I love babywearing.
Dan, not committed to it (I have a text message from him that says so.)
When Reagan was in the hospital, I was trolling Facebook and I saw a beautiful Tula on the buy / sell / trade site for an amazing price. I commented that I would love it, but there’s no way my husband would say yes. A friend of mine convinced me I needed it (she will remain nameless – I don’t want any hard feelings between her and Dan 😉 ), so I said I wanted it. The seller said I had first dibs because I showed interest in it first. I, naturally, couldn’t get a hold of Dan so I was freaking. I finally did, he made his usual hums and haws at me when I say I NEED something, and it was mine!
The seller threw in some extra fabric as well and I had no idea what I was going to do with it.
Fast forward almost 3 months. I had been staring at my sewing machine for what felt like ever. It moved over to the new house, still unused. I felt like I needed to do something with that fabric for Reagan. As corny as it sounds, it symbolized our hospital stay. Weird, right?
Disclaimer – I am not a seamstress. So I am not using correct terminology. Also, my stitches are not perfect by any means. 🙂
I set off to (yep) Pinterest to figure out how to turn it into a blanket. I thought it would be cute to add the little ribbons to it too because I love sensory stuff for babies.

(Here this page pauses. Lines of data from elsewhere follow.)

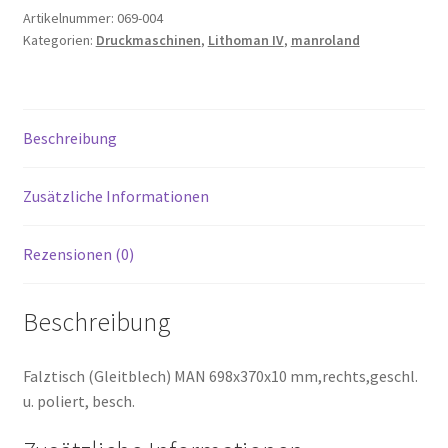
Artikelnummer:
069-004
Kategorien:
Druckmaschinen
,
Lithoman IV
,
manroland
Beschreibung
Zusätzliche Informationen
Rezensionen (0)
Beschreibung
Falztisch (Gleitblech) MAN 698x370x10 mm,rechts,geschl.
u. poliert, besch.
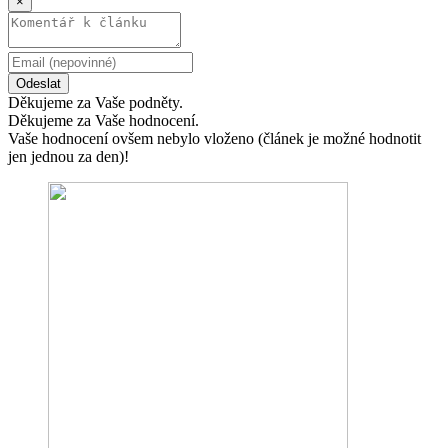
×
Odeslat
Děkujeme za Vaše podněty.
Děkujeme za Vaše hodnocení.
Vaše hodnocení ovšem nebylo vloženo (článek je možné hodnotit
jen jednou za den)!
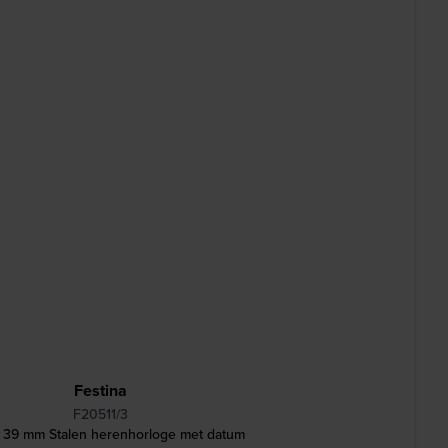
Festina
F20511/3
c 39 mm Stalen herenhorloge met datum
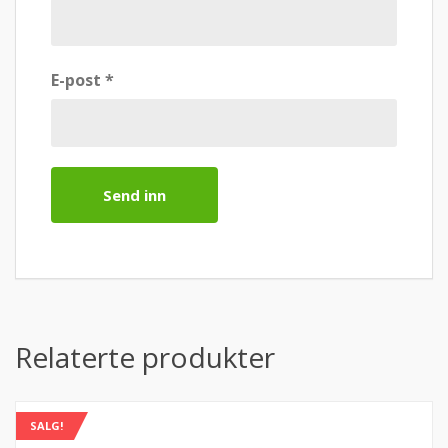
E-post
*
Relaterte produkter
SALG!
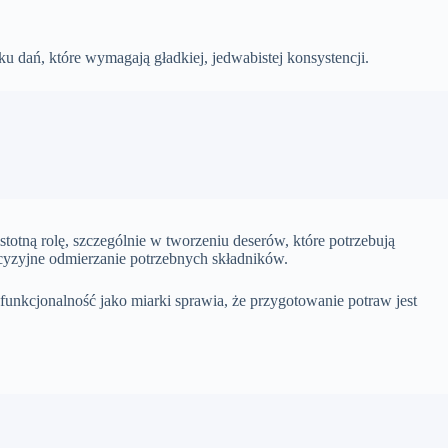
u dań, które wymagają gładkiej, jedwabistej konsystencji.
totną rolę, szczególnie w tworzeniu deserów, które potrzebują
recyzyjne odmierzanie potrzebnych składników.
 funkcjonalność jako miarki sprawia, że przygotowanie potraw jest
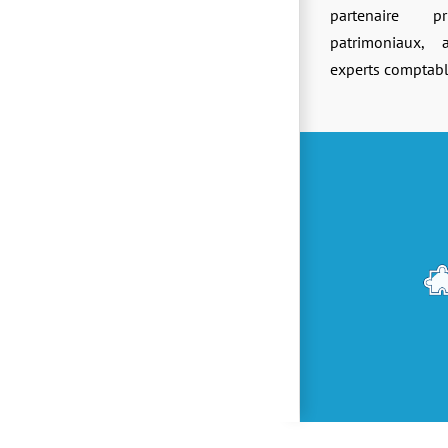
partenaire pr
patrimoniaux, 
experts comptabl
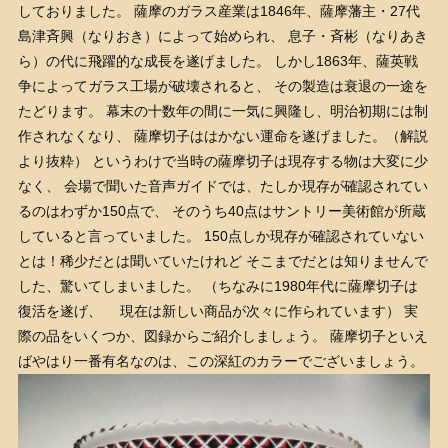
しておりました。 薩摩のガラス産業は1846年、薩摩藩主・27代
島津斉興（なりおき）によって始められ、 息子・斉彬（なりあき
ら）の代に飛躍的な成長を遂げました。 しかし1863年、薩英戦
争によってガラス工場が破壊されると、 その製造は衰退の一途を
たどります。 幕末の十数年の間に一気に興隆し、明治初期には制
作されなくなり、 薩摩切子ははかない運命を遂げました。（解説
より抜粋） というわけで当時の薩摩切子は現存する物は大変に少
なく、 会場で聞いた音声ガイドでは、たしか現存が確認されてい
るのはわずか150点で、 そのうち40点はサントリー美術館が所蔵
していると言っていました。 150点しか現存が確認されていない
とは！稀少だとは聞いていたけれど そこまでだとは知りませんで
した、驚いてしまいました。 （ちなみに1980年代に薩摩切子は
復活を遂げ、 現在は新しい商品が次々に作られています） 実
際の品をいくつか、図録からご紹介しましょう。 薩摩切子といえ
ばやはり一番有名なのは、この深紅のカラーでございましょう。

I will not show you close up photos because it’s ugly – haha. But she doesn’t care. I just love that even though our Tula days will come to an end at some point, she will have this forever.
I am way too sentimental.
I decided since I made this on my own (with only one incident, thank-you-very-much), I would do a tutorial on one! Instead of add it to my Etsy shop. Because I have way too much stuff in there.

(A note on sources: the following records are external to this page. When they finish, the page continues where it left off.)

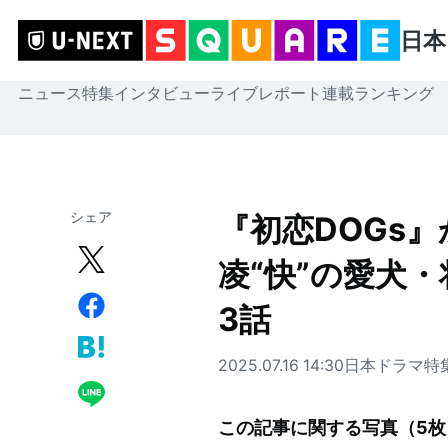
日本
ニュース
特集
インタビュー
ライブレポート
連載
ランキング
シェア
『初恋DOGs
凌“快”の愛犬
3話
2025.07.16 14:30
日本ドラマ
特
この記事に関する写真（
5
枚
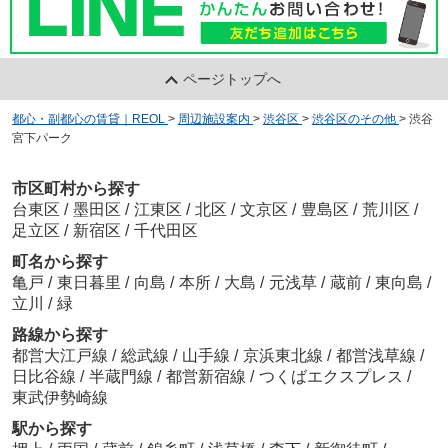
ページトップへ
都心・副都心の賃貸｜REOL
>
周辺施設案内
>
渋谷区
>
渋谷区のその他
>
渋谷
宮下パーク
市区町村から探す
台東区
/
墨田区
/
江東区
/
北区
/
文京区
/
豊島区
/
荒川区
/
足立区
/
新宿区
/
千代田区
町名から探す
亀戸
/
東日暮里
/
向島
/
本所
/
大島
/
元浅草
/
蔵前
/
東向島
/
立川
/
緑
路線から探す
都営大江戸線
/
総武線
/
山手線
/
京浜東北線
/
都営浅草線
/
日比谷線
/
半蔵門線
/
都営新宿線
/
つくばエクスプレス
/
東武伊勢崎線
駅から探す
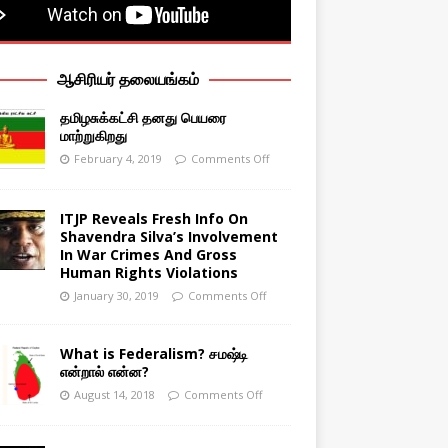
ஆசிரியர் தலையங்கம்
தமிழசுக்கட்சி தனது பெயரை
மாற்றுகிறது
February 4, 2019
Comments Off
ITJP Reveals Fresh Info On
Shavendra Silva’s Involvement
In War Crimes And Gross
Human Rights Violations
January 30, 2019
Comments Off
What is Federalism? சமஷ்டி
என்றால் என்ன?
August 14, 2018
Comments Off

I started with a charm pack (a pack of 5×5 squares of fabric) that I had lying around my craft room. (Along with about 1,985 other craft items). I used pink flannel for the other side because I had some on hand (you’ll also see this pink flannel in Friday’s blog post). Wash it first. I really wanted to do minky but after some advice from people who actually sew, I decided against it. I guess it is really hard to sew because it is stretchy.
So, choose your 4 charm pack squares. You could really do as many as you want, but for this tutorial I wanted to go small. Lay them out how you want them to be in your finished product.
…Because it wouldn’t be a tutorial on this blog without a random car.
Start with 2 next to each other (I did the top 2 first) and lay them on top of each other, right sides against each other. Sew them together on the edge (if you’re doing it the same way I did, this will be the top middle seam.)
Take the next 2 and do the same.
Now you have 2 rectangles (Sorry, I didn’t take pictures of these because I did it late at night and wasn’t thinking). Put them together (right sides in) and pin them before sewing on the long edge. Trust me. I am all about short cuts, but you do not want to short cut this step.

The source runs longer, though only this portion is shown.